Movies

We Are Jeni Exposes Richard Haynes, the Father Behind Jeni Haynes’ Years of Abuse

We Are Jeni Exposes Richard Haynes, the Father Behind Jeni Haynes’ Years of Abuse
Image credit: Legion-Media

Investigation Discovery’s We Are Jeni confronts the years of torment Jeni Haynes endured at the hands of her father, Richard Haynes — who does not appear in the film. The documentary premieres in May.

Investigation Discovery has a new true-crime doc, 'We Are Jeni,' dropping May 7, 2026. It spotlights the almost impossible-to-fathom abuse survivor Jeni Haynes and how she put the man who hurt her behind bars. That man is her father, Richard Haynes. He is not in the documentary, but the film does not shy away from what he did or how Jeni survived it.

Who Richard Haynes is, and what he did

Richard Haynes is a convicted felon. He sexually, physically, and emotionally abused his daughter Jeni from the time she was 4 until she was 11. The family moved from England to Australia in 1974 when Jeni was 4, and the abuse continued throughout her childhood in Australia.

After Richard and his wife divorced in 1984, he went back to the U.K. and became estranged from the rest of the family. The damage he caused did not go anywhere.

How Jeni survived it

As a coping mechanism, Jeni developed dissociative identity disorder, or DID. In plain terms, that means multiple distinct identities can take over at different times, leading to memory gaps. It is typically rooted in severe trauma, and therapy is the primary treatment, per the Cleveland Clinic. Jeni did not just develop a few alters — she created more than 2,500. That is a staggering number, but it is what she needed to keep going.

The case that made legal history

In 2019, when she was 49, Jeni took Richard to court in Sydney, Australia. She testified — and crucially, so did some of her alters — about years of calculated physical and psychological torture. That testimony was historic; the court heard directly from multiple identities created to survive the abuse.

'We weren't scared. We had waited such a long time to tell everyone exactly what he did to us and now he couldn't shut us up.'

In her statement to the court, Jeni described the abuse as planned and deliberate, and said he took pleasure in it. She explained that he kept going despite her begging and crying, despite seeing the pain and the blood — and then chose to do it again the next day. She also told the court he manipulated her into believing he could read her thoughts, and threatened to kill her mother, brother, and sister if she ever spoke up. She said even her inner world was not safe anymore because he had invaded that too.

The plea, the judge, the sentence

Halfway through the Sydney trial, Richard changed his plea from not guilty to guilty, per the Australian Broadcasting Corporation. Judge Huggett, who presided, condemned his behavior as depraved and abhorrent. She said he systematically groomed Jeni, conditioned her, and humiliated her, using escalating violence and psychological manipulation to keep power over her.
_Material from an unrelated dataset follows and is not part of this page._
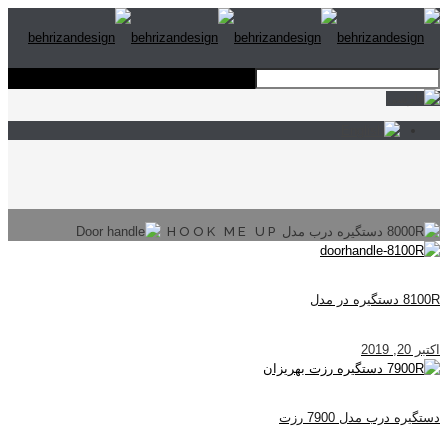
HOOK ME UP
8100R دستگیره در مدل
اکتبر 20, 2019
دستگیره درب مدل 7900 رزت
The court gave Richard a 45-year prison sentence — the toughest penalty handed down for child abuse in Australia.

Quick timeline

  • 1974: Richard, his wife, and their kids move from England to Australia; Jeni is 4.
  • 1974-1981: Richard abuses Jeni from ages 4 to 11.
  • 1984: Richard and his wife divorce; he moves back to the U.K. and becomes estranged from the family.
  • 2019: At age 49, Jeni testifies in Sydney; her alters testify too. Mid-trial, Richard pleads guilty. He is sentenced to 45 years in prison.
  • May 7, 2026: Investigation Discovery premieres 'We Are Jeni.' Richard does not appear in the doc.

It is a brutal story, yes. But it is also the rare case where the system listened to a survivor on her own terms — and actually met the moment with consequences.